Posted on April 6, 2018

Former Brazilian President Luiz Inácio Lula da Silva — who was convicted of corruption and sentenced to 12 years imprisonment (after an appeal in January) — took to the Supreme Court to request freedom from incarceration while he explored all avenues of appeal.

But Supreme Court judges ruled against the man known as “Lula” in a vote on Thursday, and now he has been ordered to surrender to police by the end of the week.

Federal Judge Sergio Moro said the 72-year-old must turn himself in before 5pm (local time) on Friday at the federal police headquarters in Curitiba.

Judge Moro said that a special cell “was prepared in advance… in which the ex-president will be separated from other prisoners, with no risk for his moral or physical integrity”.

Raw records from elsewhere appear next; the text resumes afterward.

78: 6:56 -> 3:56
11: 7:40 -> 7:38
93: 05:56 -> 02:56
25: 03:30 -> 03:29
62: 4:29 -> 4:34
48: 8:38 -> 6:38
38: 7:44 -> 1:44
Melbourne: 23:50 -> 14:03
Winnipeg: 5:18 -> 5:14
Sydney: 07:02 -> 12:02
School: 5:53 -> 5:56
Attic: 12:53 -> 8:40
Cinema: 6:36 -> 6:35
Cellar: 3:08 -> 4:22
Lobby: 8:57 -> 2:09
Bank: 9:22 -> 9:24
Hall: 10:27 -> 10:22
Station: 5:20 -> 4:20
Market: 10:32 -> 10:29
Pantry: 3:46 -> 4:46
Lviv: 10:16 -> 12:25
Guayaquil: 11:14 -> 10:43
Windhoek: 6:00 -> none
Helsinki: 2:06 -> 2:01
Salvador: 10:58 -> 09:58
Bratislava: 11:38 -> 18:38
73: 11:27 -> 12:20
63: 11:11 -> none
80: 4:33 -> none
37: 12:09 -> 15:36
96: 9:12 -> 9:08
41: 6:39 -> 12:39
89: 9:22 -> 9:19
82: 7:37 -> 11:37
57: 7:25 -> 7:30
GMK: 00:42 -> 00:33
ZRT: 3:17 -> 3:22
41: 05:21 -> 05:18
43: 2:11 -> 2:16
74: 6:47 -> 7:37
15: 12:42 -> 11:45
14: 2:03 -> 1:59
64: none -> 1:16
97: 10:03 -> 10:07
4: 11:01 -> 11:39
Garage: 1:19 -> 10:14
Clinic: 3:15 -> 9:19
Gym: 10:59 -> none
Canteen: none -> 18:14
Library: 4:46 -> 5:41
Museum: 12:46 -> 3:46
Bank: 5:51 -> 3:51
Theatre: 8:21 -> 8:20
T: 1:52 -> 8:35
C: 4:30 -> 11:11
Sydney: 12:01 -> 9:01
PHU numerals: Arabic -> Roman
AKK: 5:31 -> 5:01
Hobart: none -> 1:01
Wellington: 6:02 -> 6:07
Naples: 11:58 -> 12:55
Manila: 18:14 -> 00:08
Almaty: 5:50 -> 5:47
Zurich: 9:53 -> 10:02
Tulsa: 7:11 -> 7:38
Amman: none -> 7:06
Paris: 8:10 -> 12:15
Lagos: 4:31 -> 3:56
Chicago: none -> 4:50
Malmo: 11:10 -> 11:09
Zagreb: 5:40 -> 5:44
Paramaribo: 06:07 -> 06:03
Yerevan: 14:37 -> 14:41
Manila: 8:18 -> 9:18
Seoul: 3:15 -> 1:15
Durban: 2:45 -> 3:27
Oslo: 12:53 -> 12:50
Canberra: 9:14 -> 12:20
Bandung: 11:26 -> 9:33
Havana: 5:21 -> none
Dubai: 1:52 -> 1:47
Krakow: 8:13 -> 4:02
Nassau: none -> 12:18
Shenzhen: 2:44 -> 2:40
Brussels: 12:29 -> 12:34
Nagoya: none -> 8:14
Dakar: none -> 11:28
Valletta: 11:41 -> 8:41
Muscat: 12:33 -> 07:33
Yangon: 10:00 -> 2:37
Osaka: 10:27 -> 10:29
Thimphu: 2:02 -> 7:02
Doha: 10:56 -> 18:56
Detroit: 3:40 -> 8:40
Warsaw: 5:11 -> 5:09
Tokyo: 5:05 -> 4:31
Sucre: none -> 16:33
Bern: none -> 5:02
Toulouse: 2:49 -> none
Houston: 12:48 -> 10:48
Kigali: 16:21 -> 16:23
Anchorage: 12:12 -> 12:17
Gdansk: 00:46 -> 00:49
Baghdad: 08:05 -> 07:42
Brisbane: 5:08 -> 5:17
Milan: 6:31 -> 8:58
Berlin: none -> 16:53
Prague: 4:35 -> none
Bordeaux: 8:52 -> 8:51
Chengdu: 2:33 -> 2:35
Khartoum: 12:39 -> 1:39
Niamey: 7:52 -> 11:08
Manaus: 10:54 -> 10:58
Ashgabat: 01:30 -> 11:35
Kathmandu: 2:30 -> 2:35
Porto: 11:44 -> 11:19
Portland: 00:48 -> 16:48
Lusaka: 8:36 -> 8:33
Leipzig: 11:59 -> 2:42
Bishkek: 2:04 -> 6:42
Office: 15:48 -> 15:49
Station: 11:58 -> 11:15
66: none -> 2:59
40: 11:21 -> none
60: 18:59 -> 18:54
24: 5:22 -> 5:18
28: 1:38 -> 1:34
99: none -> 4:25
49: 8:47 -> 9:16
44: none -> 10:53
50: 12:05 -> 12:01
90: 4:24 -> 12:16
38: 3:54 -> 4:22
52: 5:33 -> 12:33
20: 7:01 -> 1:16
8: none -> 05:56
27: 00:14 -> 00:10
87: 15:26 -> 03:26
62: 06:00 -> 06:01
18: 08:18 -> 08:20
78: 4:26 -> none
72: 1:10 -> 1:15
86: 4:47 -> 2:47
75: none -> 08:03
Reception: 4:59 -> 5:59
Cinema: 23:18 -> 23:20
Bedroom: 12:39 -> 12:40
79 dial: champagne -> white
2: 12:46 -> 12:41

Imprisonment will most likely end his attempt to return to power, which had gained so much momentum he was a clear favourite to top the polls in October.

According to pollster Datafolha, he had amassed 36% of voter preferences, more than double the percentage of the nearest candidate Jair Bolsonaro.

But he is expected to be made ineligible under Brazil’s “Ficha Limpa” or “Clean Record” law, which bans political candidates from running for public office for eight years once they’ve been convicted of a serious crime.

It originated from a petition against corruption in politics, which garnered 3 million signatures, and was ironically signed off by none other than Lula himself.

What was Lula found guilty of?

Lula’s conviction was the result of an anti-corruption investigation known as Operation Car Wash.

It was initially a probe into black market money dealers who were laundering the proceeds of crime through small businesses like car washes.

But it quickly ballooned into an investigation of systemic corruption, involving top business executives and more than 80 politicians, including Lula.

Directors at Petrobras, Brazil’s state-owned oil company, were accepting bribes from construction companies as reward for gifting them contracts at inflated prices.

Millions of dollars were deposited into secret slush funds, which the executives would then dish out to the politicians and parties that allowed the deals to take place.

Effectively, tax-payers and shareholders were paying for the ruling coalition to stay in power.

And the brazen nature of the corruption was revealed when investigators discovered Lula had been given a beachfront apartment by engineering firm OAS in return for his influence with Petrobras.

Petrobras also offered Lula’s political allies executive roles at the company to strengthen its position in Congress.

Lula claims the investigation and trial were politically motivated to prevent him from running for the presidency again.

The founding member of the Workers’ Party stepped down in 2011 after a two-term reign that was widely lauded at the time.